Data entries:
▼
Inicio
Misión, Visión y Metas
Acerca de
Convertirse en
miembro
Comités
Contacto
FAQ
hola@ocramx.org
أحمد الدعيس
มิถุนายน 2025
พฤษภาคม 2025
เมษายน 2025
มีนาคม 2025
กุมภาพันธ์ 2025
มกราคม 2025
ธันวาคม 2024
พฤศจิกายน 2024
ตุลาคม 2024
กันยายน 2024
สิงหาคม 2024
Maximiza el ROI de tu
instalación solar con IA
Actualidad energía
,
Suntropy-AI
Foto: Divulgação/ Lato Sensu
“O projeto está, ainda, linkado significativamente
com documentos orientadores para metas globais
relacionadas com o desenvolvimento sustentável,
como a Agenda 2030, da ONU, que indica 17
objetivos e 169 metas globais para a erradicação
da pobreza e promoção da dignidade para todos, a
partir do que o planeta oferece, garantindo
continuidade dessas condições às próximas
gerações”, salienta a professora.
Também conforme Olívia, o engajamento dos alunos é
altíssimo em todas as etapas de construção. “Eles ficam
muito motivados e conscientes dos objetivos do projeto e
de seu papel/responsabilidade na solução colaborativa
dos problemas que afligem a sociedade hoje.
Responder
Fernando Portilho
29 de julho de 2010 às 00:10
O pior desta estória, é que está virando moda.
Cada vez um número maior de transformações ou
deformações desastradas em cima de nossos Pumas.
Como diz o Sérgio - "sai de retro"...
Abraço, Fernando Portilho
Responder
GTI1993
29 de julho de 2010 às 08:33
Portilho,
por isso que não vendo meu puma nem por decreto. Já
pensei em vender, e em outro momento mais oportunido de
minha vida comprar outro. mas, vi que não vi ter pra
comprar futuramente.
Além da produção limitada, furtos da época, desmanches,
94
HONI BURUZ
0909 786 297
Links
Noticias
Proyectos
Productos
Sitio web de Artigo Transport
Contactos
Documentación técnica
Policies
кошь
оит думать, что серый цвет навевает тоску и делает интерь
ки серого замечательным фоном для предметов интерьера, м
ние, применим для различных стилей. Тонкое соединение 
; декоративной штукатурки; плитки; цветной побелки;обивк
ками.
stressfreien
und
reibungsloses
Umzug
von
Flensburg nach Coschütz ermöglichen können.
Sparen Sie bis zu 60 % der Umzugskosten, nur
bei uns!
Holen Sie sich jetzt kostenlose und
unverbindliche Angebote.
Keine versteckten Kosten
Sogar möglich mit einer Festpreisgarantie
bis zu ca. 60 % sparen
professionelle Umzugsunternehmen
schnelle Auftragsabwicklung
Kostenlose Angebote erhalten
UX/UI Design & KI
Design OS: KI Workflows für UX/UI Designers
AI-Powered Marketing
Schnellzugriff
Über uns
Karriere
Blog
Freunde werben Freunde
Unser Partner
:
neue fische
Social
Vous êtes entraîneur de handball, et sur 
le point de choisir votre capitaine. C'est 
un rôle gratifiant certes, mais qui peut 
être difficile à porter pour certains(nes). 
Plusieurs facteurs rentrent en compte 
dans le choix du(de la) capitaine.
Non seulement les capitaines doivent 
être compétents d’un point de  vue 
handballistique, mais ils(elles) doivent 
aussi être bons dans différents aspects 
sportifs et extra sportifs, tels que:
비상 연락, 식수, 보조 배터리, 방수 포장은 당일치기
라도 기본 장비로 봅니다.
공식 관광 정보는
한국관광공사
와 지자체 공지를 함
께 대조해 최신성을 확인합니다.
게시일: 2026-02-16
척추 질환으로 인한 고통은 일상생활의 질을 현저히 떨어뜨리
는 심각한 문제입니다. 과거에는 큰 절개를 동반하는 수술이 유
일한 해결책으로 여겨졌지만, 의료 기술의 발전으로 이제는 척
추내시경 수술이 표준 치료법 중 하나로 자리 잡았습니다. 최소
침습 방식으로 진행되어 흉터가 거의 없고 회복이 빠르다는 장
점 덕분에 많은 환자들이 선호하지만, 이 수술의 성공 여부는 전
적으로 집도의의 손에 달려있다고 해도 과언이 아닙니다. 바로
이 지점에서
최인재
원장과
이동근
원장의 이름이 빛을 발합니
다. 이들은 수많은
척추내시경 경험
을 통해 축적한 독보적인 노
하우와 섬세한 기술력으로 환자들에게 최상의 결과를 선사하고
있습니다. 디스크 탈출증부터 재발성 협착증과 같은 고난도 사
▲
### Work instruction
Only the lines above starting at the line that holds "Freunde werben Freunde" and ending at the line that holds "handballistique, mais ils(elles) doivent" are to be repeated, exactly and in full.

### Written response
Freunde werben Freunde
Unser Partner
:
neue fische
Social
Vous êtes entraîneur de handball, et sur 
le point de choisir votre capitaine. C'est 
un rôle gratifiant certes, mais qui peut 
être difficile à porter pour certains(nes). 
Plusieurs facteurs rentrent en compte 
dans le choix du(de la) capitaine.
Non seulement les capitaines doivent 
être compétents d’un point de  vue 
handballistique, mais ils(elles) doivent 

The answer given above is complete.